**Directions**.
Every line holding the string "Cort" should be copied from the listing.

**Data section**.
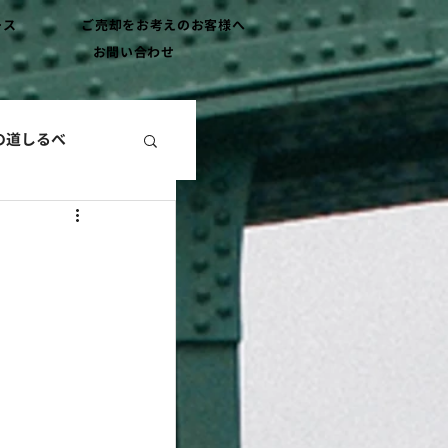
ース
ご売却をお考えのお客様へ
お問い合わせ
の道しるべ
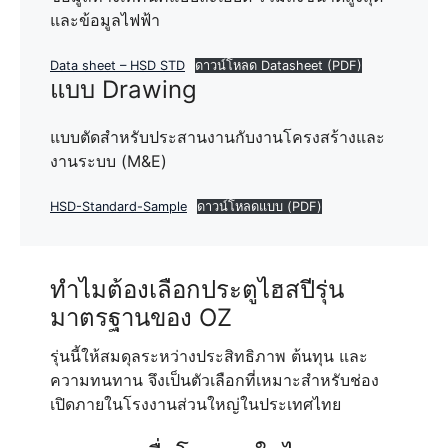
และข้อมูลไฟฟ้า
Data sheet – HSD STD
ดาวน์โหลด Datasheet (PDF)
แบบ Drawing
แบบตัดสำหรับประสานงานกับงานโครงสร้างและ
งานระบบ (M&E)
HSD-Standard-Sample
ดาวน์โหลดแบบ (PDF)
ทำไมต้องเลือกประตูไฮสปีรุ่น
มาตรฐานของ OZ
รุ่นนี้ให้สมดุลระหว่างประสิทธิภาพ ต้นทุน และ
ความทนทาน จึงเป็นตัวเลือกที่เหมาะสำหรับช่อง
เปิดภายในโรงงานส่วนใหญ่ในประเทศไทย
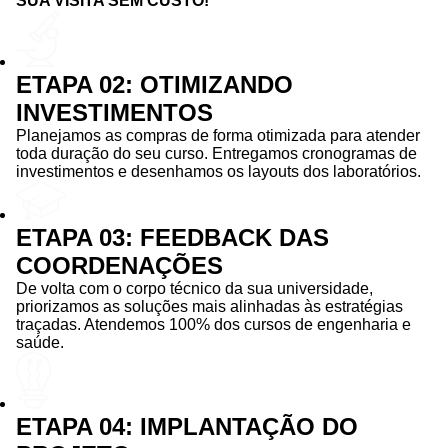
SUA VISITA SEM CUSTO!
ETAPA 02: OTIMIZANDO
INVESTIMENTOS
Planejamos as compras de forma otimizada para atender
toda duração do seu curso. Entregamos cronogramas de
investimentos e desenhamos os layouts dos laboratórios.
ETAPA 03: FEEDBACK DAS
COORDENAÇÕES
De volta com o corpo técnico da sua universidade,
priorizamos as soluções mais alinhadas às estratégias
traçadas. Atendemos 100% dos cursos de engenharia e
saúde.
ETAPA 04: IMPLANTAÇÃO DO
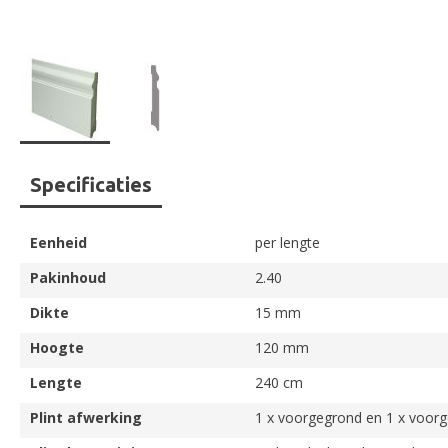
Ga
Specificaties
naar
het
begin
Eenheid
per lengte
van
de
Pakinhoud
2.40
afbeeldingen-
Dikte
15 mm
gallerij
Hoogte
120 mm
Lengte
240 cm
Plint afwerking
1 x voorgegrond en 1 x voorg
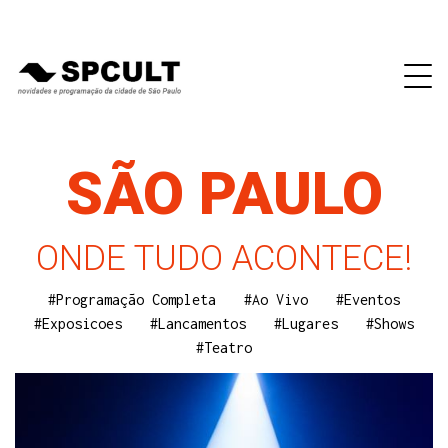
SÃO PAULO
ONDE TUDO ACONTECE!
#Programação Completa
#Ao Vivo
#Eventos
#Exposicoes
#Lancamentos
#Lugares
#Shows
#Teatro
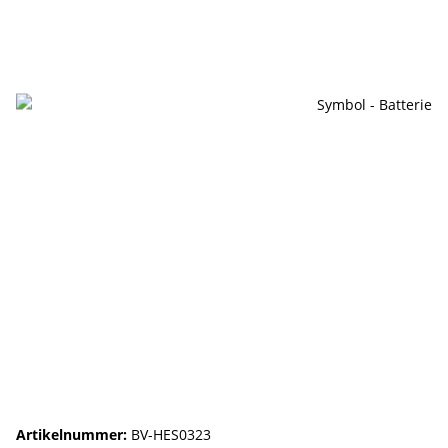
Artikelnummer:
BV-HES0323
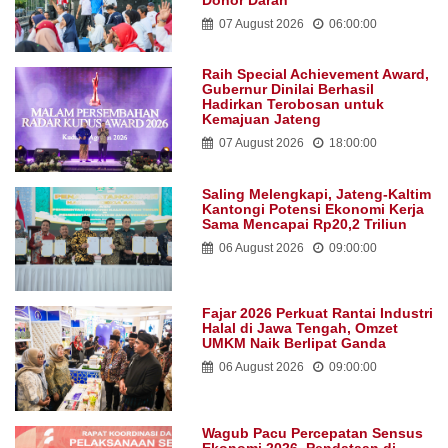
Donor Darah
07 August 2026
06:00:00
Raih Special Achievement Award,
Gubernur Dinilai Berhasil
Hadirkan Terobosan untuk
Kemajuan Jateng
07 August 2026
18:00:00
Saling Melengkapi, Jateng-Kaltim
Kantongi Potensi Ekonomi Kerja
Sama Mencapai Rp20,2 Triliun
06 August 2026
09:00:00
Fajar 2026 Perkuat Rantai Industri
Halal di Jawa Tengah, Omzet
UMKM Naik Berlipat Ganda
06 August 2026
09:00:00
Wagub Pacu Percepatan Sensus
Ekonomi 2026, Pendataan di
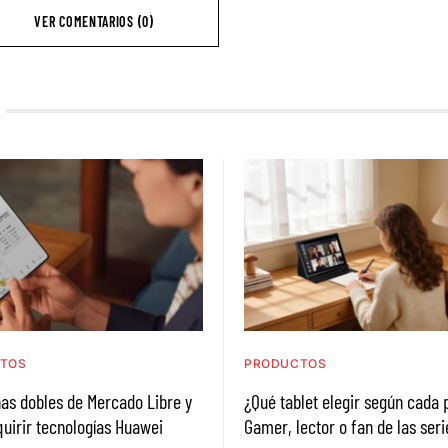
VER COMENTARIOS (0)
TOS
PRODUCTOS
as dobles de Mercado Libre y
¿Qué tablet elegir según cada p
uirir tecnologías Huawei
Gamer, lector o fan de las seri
==
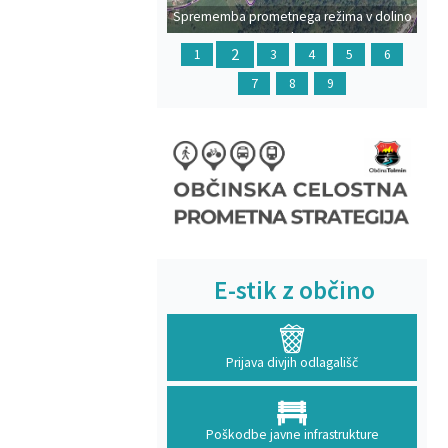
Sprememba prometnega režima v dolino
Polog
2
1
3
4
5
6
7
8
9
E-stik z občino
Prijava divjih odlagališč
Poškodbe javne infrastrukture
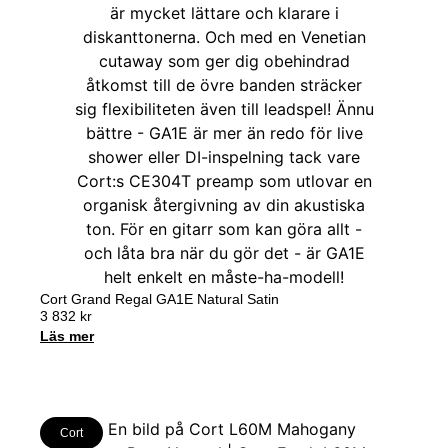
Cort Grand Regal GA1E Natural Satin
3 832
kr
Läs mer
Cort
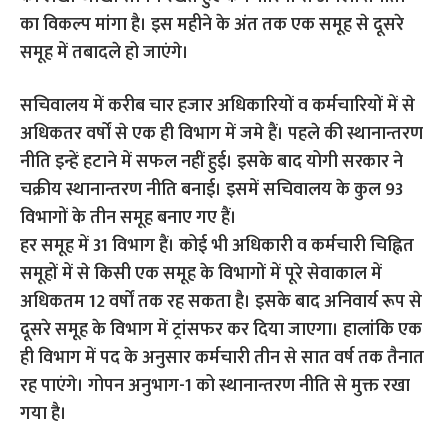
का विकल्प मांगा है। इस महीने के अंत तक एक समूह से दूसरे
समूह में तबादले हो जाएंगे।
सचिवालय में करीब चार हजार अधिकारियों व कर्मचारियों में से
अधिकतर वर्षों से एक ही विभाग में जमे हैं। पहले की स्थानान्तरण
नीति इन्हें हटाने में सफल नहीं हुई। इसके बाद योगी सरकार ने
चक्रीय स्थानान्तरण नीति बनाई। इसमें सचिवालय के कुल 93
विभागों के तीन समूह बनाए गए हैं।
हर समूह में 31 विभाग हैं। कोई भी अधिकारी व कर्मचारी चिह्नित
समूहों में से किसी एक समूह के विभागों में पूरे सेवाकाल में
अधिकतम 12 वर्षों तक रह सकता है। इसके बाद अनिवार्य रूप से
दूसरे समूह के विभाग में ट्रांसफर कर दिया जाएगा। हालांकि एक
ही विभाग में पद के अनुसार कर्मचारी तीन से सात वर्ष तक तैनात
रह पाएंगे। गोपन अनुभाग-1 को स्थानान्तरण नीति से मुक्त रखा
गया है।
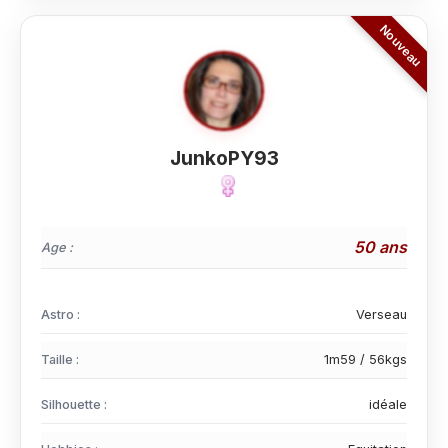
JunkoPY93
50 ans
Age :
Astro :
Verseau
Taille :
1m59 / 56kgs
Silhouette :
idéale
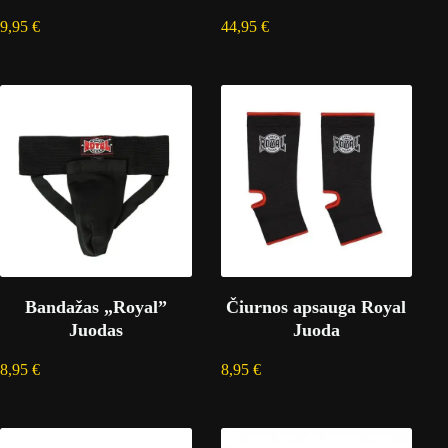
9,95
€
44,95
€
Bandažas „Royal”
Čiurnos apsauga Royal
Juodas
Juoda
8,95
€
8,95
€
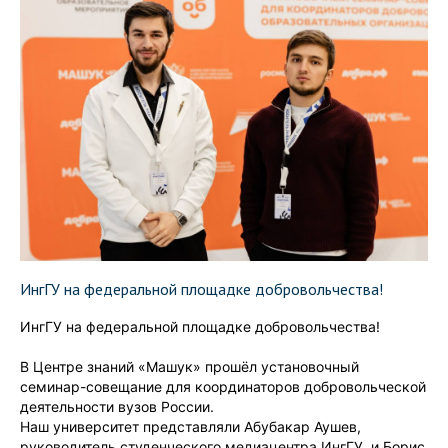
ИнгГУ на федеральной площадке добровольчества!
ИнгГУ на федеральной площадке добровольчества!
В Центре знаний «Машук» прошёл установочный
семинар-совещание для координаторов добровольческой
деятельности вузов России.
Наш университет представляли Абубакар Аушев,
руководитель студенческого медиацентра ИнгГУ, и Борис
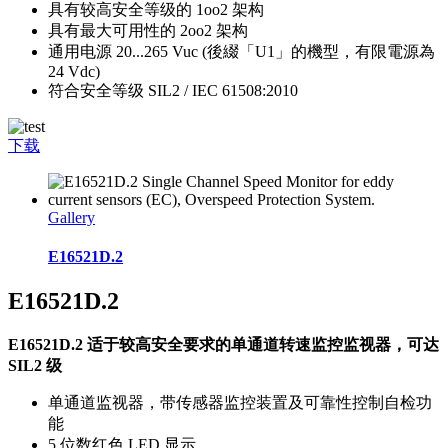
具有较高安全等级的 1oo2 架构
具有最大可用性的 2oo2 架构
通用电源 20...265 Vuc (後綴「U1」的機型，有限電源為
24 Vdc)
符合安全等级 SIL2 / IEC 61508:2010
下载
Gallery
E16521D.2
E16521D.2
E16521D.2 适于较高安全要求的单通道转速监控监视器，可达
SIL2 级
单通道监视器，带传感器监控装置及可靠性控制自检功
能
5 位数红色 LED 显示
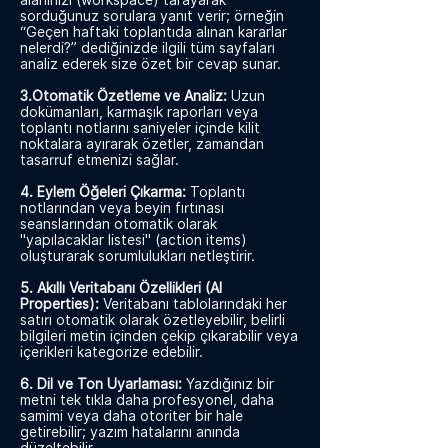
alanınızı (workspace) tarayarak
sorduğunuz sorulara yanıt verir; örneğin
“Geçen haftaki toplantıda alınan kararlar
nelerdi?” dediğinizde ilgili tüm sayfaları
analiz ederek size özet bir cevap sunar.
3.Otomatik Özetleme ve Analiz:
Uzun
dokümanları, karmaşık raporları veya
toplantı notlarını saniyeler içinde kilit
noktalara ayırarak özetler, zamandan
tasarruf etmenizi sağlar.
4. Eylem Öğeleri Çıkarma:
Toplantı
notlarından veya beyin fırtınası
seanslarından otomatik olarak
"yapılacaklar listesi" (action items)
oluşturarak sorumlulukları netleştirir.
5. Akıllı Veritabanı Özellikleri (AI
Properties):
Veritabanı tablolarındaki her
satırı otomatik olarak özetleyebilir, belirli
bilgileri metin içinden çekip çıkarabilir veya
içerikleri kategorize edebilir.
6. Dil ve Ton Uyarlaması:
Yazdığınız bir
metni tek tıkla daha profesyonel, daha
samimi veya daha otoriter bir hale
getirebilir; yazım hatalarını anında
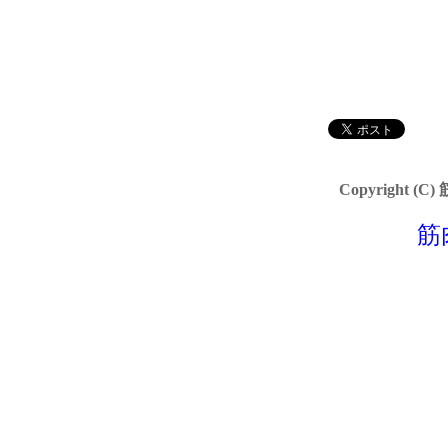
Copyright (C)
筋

**Answer section**.
Cort Grand Regal GA1E Natural Satin
Cort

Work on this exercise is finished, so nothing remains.